You can’t tell the outcome of any move early-on in chess. Nor in showbusiness. Nor in life. The butterfly theory comes into play.

No choice is simply between Path A and Path B because each of those paths then has literally hundreds of potential avenues which may lead off them. And every one of those hundreds of avenues each has itself hundreds of other sidetracks leading off them which may lead to a dead end or to a sparkling idyllic end result. It’s not a single path you choose; it’s a spider’s web spanning the rest of your life.

The way they eventually programmed computers to play chess was to limit the number of moves ahead which the computer took into consideration. In effect, the computer makes the best bet it can on the limited evidence available.

Choosing a ‘safe’ option may lead unexpectedly to awful consequences. Choosing a ‘risky’ option may lead unexpectedly to unforeseen opportunities which then lead on to a sparkling idyllic outcome which you had never thought of aiming for.

Comedy and successful creative careers generally have a terrifyingly high percentage of luck about them; they are about being in the right place at the right time. You can’t know where/when that place/time might be. So keeping as many options as possible open is the wisest move. Being in as many places at as many times as possible is the best option.

“Put yourself about a lot, love” is the best – indeed, only sensible – advice.

A risky proposition with an uncertain outcome may turn out to be a good idea further down the spider’s web of life.

So, if you are a girl in her twenties and I make a dodgy-sounding proposition to you, look on me kindly.

If you are an aspiring comedian, take my experienced opinion into consideration. You are almost certainly not as funny as you and your friends think you are. You will probably screw up your personal life and your mind by attempting to do comedy. And you will make no money out of it.

But I could be wrong.

To quote the often-misunderstood mantra of the great Hollywood scriptwriter William Goldman in his essential-to-read book Adventures in the Screen Trade:

NOBODY KNOWS ANYTHING

He does not mean that people are equally ignorant. He means that no-one, however experienced, can know for certain the outcome of a creative work – or, for that matter, a creative career. Because movies, writing – and, yes, comedy – are creative arts, not a science.

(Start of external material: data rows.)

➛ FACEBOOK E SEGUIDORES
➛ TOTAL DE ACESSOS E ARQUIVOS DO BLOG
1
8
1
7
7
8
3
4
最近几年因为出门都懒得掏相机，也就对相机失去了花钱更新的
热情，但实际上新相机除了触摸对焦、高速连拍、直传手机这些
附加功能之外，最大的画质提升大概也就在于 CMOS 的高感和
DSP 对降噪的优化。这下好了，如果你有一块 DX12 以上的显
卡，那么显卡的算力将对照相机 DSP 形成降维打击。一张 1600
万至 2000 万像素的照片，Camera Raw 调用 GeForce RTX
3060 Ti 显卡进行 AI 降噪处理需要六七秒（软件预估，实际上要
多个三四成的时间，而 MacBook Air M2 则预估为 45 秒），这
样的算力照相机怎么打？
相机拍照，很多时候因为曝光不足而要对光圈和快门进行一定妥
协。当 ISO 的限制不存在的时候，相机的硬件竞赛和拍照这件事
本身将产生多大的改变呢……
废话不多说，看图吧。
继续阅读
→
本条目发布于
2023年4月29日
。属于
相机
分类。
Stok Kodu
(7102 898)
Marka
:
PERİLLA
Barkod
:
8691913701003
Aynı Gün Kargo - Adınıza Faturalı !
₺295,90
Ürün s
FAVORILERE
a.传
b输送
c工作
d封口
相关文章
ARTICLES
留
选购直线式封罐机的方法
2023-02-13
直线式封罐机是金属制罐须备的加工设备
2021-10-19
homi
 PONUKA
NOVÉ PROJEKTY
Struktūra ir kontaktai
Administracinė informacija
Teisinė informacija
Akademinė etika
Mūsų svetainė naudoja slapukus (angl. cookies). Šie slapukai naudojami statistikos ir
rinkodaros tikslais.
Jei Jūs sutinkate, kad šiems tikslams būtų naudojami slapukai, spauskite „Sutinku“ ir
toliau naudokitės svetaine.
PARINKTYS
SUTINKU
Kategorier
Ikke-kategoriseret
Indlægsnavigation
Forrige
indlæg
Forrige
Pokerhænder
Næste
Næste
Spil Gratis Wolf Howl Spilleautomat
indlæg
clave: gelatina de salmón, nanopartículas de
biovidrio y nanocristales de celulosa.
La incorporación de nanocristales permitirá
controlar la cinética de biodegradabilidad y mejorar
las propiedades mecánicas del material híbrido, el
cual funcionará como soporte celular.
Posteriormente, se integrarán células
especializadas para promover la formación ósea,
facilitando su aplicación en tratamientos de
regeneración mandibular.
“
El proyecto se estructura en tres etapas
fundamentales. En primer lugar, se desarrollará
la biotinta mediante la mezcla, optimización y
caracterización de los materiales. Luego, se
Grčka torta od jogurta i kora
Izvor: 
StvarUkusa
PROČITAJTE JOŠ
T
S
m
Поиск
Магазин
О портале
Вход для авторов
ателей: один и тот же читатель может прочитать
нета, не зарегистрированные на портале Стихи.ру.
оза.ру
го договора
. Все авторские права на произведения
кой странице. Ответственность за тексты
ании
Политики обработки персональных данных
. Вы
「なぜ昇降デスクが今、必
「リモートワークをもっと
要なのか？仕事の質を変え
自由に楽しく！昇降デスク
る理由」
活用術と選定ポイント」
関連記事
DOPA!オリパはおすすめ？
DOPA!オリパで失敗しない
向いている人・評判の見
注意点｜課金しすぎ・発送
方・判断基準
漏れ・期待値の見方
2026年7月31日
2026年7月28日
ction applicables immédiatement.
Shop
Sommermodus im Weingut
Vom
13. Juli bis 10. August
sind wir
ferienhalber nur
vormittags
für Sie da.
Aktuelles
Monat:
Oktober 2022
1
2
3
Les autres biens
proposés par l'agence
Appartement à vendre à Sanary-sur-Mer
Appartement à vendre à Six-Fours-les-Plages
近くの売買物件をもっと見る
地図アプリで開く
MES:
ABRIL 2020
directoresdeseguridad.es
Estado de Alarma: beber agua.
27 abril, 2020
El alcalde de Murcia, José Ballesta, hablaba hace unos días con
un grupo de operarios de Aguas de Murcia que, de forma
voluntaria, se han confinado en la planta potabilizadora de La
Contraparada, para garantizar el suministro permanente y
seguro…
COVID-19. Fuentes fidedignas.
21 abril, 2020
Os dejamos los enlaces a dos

The other factor I think you have to take into consideration is that, if you want to be a successful comedian, your mind is probably screwed-up anyway. One of the dullest of all mainstream quotes is:

YOU DON’T HAVE TO BE MAD TO WORK HERE, BUT IT HELPS

To be a stand-up comedian, madness does not help.

It is essential.

All good comedians are barking mad and, when alone, howl at the moon and eat their own egos.